MURKY MOONIE MONEY

(Free Inquiry - Winter, 1997-98)
By James A. Haught

The Unification Church, the so-called "Moonie" sect, has a huge supply of mysterious cash -- and part of it is going to ex-President George Bush.

The Consortium for Independent Journalism, an on-line Internet news service, says perhaps $1 million has been paid to Bush for public appearances that lend his prestige to the cult.

For example, The Consortium says, Bush recently flew to Argentina to inaugurate a new Hispanic Moonie newspaper, after Argentine President Carlos Menem refused to associate with the sect. The Rev. Sun Myung Moon's religio-political empire is known for supporting far-right causes, and formerly backed military regimes in South America.

"Moon is one of the deepest pockets in right-wing circles," The Consortium said. "His vast spending of billions of dollars in secretive Asian money to influence U.S. politics -- spanning nearly a quarter-century -- has gone virtually unmentioned amid the current controversy over Asian donations to U.S. politicians."

The news service says it's ironic that the Moonie-owned Washington Times vigorously supports the congressional probe into Asian gifts to the Democratic Party, but never mentions the Asian money funneled to Bush and other Republicans by the Moonies.

Mystery and weirdness shroud the Unification Church. "Master Moon" claims that Jesus appeared to him in his native Korea and instructed him to save the world.
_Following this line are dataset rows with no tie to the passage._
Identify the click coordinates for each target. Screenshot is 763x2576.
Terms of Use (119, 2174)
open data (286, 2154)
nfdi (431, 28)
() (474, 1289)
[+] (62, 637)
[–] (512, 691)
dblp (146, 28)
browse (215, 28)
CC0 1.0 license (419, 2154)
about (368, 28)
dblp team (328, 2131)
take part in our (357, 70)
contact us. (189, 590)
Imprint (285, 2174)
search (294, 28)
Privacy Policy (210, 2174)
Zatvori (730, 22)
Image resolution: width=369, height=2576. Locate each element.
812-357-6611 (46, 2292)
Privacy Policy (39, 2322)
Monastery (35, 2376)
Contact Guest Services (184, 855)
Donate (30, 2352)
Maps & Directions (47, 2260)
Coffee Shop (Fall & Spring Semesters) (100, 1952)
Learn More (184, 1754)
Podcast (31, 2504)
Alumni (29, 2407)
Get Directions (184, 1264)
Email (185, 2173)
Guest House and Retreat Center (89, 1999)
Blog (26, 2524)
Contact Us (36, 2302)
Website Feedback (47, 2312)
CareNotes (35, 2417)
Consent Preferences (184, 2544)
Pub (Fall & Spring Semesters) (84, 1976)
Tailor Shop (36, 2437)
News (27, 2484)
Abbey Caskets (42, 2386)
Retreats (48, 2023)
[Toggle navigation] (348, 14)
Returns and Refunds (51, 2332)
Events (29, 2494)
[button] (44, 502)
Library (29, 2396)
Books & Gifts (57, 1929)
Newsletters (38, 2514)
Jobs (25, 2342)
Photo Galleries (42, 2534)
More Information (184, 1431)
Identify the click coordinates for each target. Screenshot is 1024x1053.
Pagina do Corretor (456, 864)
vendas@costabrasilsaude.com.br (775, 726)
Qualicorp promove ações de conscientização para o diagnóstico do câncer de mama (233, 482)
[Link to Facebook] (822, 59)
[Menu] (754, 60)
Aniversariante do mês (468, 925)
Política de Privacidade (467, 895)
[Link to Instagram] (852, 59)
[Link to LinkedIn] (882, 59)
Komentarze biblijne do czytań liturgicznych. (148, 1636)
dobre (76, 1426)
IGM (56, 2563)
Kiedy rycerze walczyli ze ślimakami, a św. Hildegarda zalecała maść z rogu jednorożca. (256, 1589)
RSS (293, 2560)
The Consortium says Moon was charged three times in Korea with having sex with young female followers to "purify" them, but the cases fizzled. After he moved his operations to America, he was jailed for tax evasion.

Earlier this year, Moonie groups around America bought double-page newspaper ads to reprint a bizarre Moon speech in which he said religion must be "in harmony with the sexual organs" and serve as a "love partner" with God. "I suffered through six different prisons to find this path," he said.

In the 1980s, The Consortium says, Moon proclaimed that one of his sons, who was killed in a car crash, "had come back to life in the body of a church member from Zimbabwe." The African was given great power in the church, and became a tyrant who "compelled church leaders to stand before him and engage in humiliating self-criticisms." During one such session, he savagely beat Washington Times Publisher Bo Hi Pak.

After the Pak attack, expatriate Washington Times editorialist William Cheshire wrote in The San Diego Union-Tribune (April 9, 1989):

"Where the Moonies are concerned, it seems clear, we are dealing with something besides just an exotic cult. The Pak beating smacks strongly of Jonestown. And with Moon lavishing hundreds of millions of dollars a year on newspapers, magazines and political action groups in this country and abroad, such occult and aggressive practices give rise to secular apprehensions. If the 'reincarnation' doesn't rock those conservative shops that have been taking money from Moon, not even fire-breathing dragons would disturb them."